At a time when the U.S. may need to stimulate the economy, the coffers may well be bare. The budget deficit is growing and spending is now double what is being received in revenue.
For example, in November, outlays jumped 18% to $411 bio whilst receipts were little changed at $206 bio. The gap last year at the same time was $139 bio. The first two months of the fiscal year that commenced on October 1 have widened from $201.8 bio to $305 bio (according to Bloomberg).
This paints a picture that even as the economy grows, spending is growing at a faster pace whilst tax revenue remains steady or is falling. This is not supposed to be the result.
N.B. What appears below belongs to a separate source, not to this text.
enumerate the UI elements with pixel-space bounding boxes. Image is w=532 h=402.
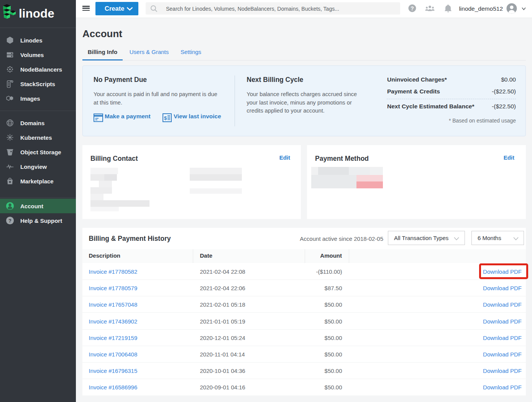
svg-text:$: $	[164, 115, 167, 121]
svg-text:?: ?	[8, 218, 11, 224]
svg-text:?: ?	[410, 5, 414, 11]
svg-text:linode: linode	[19, 7, 54, 20]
For a number of economic analysts, the growing deficit is posing a problem. Many see a slowdown later in 2019 and a relatively weak economy in 2020. The CME Fed Funds probability of a rate hike say as much. The general theme over the coming year is for growth to slow to less than 2%. That should be good for risk off assets such as bonds, non-agency mortgage-backed securities, and municipals.
For the equity market, the lights are flashing again. Today the equity market fretted about China escalating the tensions between the U.S. and Canada as another Canadian was detained in possible reatliation for the Canadian arrest of the Huawei CFO.
This simple gesture dashed the hopes that arose when China made its first purchase of U.S. soy bean in 6 months. For the equity market, trade and the likelihood of trade tariffs being removed are driving market sentiment. Defensive stocks are more in vogue.
Theresa May survived the Brexit vote, just. To appease members, she was allowed to proceed with negotiations. However, she won’t lead the party into the next election. It was a bittersweet moment.
Treasuries had an interesting day today. Treasuries moved pretty much in lockstep with the German bunds and the news of the day was from the ECB. The ECB’s forecast is for reduced growth and lower inflation. That comment caused bunds to rally and elsewhere bonds rallied.
Jeffrey Gundlach made an interesting observation today that for every $600 bio unwind by the Fed, that’s equivalent to three rate hikes. Gundlach is bearish on equities and suggested the unimpressive bond rally (given the distress in the equity market) is due to the weak fiscal position of the U.S. with the ever-growing deficit and the Fed hiking rates. He sees the S&P 500 falling below the low in February.
The 30-year treasury auction was solid with commentators suggesting the weak outlook offered by the ECB was the reason. Bid to cover was 2.31s 2.38 (average), indirects took 66.4% vs 61.4 (average), direct bidders took 11.5%. dealers picked up 22%.
Equities: The S&P 500 was flat down 0.04% and the Dow rose 0.29%. The Vix closed at 20.57 while the Stoxx fell 0.2%
Currencies: The Bloomberg Dollar Index rose 0.2% while the euro fell 0.1% and the pound rose 0.3%.
Bonds: (as at 4.00pm). The ten-year is trading at 2.913%. The 2-year is trading at 2.76% and the 30-year is at 3.168%. The ten-year bund closed at 0.288% and the OAT closed at 0.737%. The U.S. curve closed on the day with the following closes 2/10 at 15.1bp, 2/30 at 40.6bp and the 10/30 closed at 25.3bp. The U.S. 5-year closed at 2.753%. The 10-year yen gilt is trading 0.055%.
Commodities: WTI rose 3.7% while gold fell 0.2%. Copper fell 0.18% (Nymex Jan contract).
Bitcoin is trading around $3,261.95.
Aussie Market Today.
Equities to be a bit sluggish on the day. Commodities overnight were mixed and so too equities. With no major trend to follow, the direction out of Asia later in the morning will become even more important.
Bonds drifted higher in yield in offshore markets and that probably will be the trend here. The Aussie ITRAXX tracked tighter again overnight so we could see some tightening in credit spreads.